Before you wonder about the title of this post, be assured that I am still family friendly (this book title being an exception).
And as it turns out, this book intends to be family friendly too.
It’s catch line is:
A no-nonsense, tough-love guide for savvy girls who want to stop eating crap and start looking fabulous!
The language used in the book is blunt, often crude and probably offensive to many. I’m betting that this is a book that you get the point of the language choices of the authors or you don’t. Personally I decided to get this book out of the library after coming across and reading the first chapter on the internet. I laughed so hard tears streamed down my face.
Despite it’s name and the catch line angling for those looking to trim down and shape up, it is actually quite an interesting read from the perspective of what you feed yourself and your family. If I lived in the USA I would be very keen on following up on a number of the claims made throughout this book. And to be frank, I would be pretty worried about my food options.
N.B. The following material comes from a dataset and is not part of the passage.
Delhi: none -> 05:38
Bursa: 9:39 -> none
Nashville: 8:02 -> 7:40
I was particularly bemused and horrified about the section of the book that dealt with the FDA approval of aspartame.
As it is, I don’t live in the USA, and I am now interested in looking into food safety issues here in NZ.
Please note that there is at least one chapter that will make your stomach turn, but I have to agree with the quote used from Linda McCartney in association with this section:
If slaughterhouses had glass walls, we’d all be vegetarians.
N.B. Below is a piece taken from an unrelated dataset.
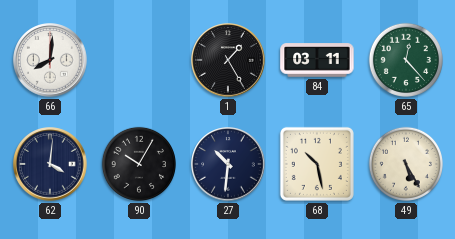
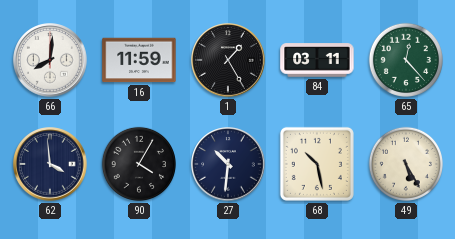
16: none -> 11:59
62: 4:01 -> 3:59
90: 10:05 -> 4:05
It is a mix of absolute common sense – soft drinks are “liquid Satan” and suggestions that will probably rub against the grain like ditching meat and dairy from our food choices.
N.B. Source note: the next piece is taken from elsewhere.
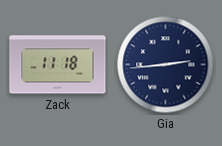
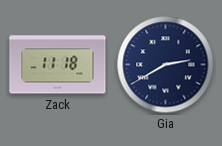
Gia: 2:44 -> 2:40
I would recommend that you grit your teeth and read this book.
Even if you have no interest in losing weight, vegetarianism or veganism, you do eat food and therefore it doesn’t hurt for you to be prodded out of your cosy reliance on “the government” to protect your health.
In my own business life I know not all products are created equal, and that “the government” we all rely on to keep us safe doesn’t actually do what we would logically expect them to do on our behalf – that is, make sure that the highest standards possible are applied in our best interests. In fact, the opposite could be said. I often wonder if governments go for the lowest common denominator, the least cost and the bare minimum standard.
Cynical? You bet. As the ladies of Skinny Bitch say, “Trust no one.”
My rating: 4 out of 5.
- I read this book in less than 4 hours (190 pages)
- It made me revisit my choice to revert to flesh eating.
- It made me realise that I take important things – like my food, and therefore my health – for granted.
- It provoked me. I love milk and cheese – how could they be bad for me?
- It lost a star because I think the language will alienate as many people as it attracts.